# Graflex TLR 200?



## doobs (Mar 8, 2008)

I've noticed a "Graflex TLR model 200" on a local photo store's used equipment webpage. The thing's 75 bucks, and I've wanted a TLR for a while, though I can't find any information it. Any knoweledge would be helpful, and is this a good buy? I think I might walk up there and check it out later this afternoon.


----------



## Mitica100 (Mar 10, 2008)

The TLR is the Graflex 22. Pretty common, medium quality TLR. In good condition it will sell for max. $45.00. The $75.00 they are asking for it is too much, unless the camera is in really mint (as new) condition and comes with the original box and IB.


----------



## doobs (Mar 10, 2008)

I know it comes with a case and such. I'll still have to take a look at it.


----------



## compur (Mar 10, 2008)

I suggest making sure it is in good working condition before buying (same for any vintage camera).

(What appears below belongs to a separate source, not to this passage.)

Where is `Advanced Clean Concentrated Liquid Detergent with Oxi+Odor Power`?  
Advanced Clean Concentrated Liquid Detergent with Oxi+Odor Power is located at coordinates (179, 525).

Yashica TLRs are plentiful and very good picture takers.  Their last TLR model the 124G is an excellent camera with built-in meter.


----------



## JIP (Mar 10, 2008)

This page might help http://graflex.org/ and they have a section on the TLR http://graflex.org/graflex-22/ or this one http://graflex.org/ciro-flex/ .


----------



## doobs (Mar 10, 2008)

I was avidly looking for a Yashica 124G for sometime, but never found one locally.

And I really never was a fan of eBay, but I might have to use it for once.


----------



## compur (Mar 10, 2008)

Have you tried camera shows?  There's one in San Jose in June if that's
not too far for you.  There may also be camera shows in Sacramento.


----------



## nealjpage (Mar 10, 2008)

Ebay, Doobs.  Ebay.


----------



## doobs (Mar 15, 2008)

Aaah, I am so out of touch.
I have really, never used eBay.

There are some photo trade/swap/shows/etc. but they come around every once in a long time.

San Jose is quite a drive, however. 2+ hours.


----------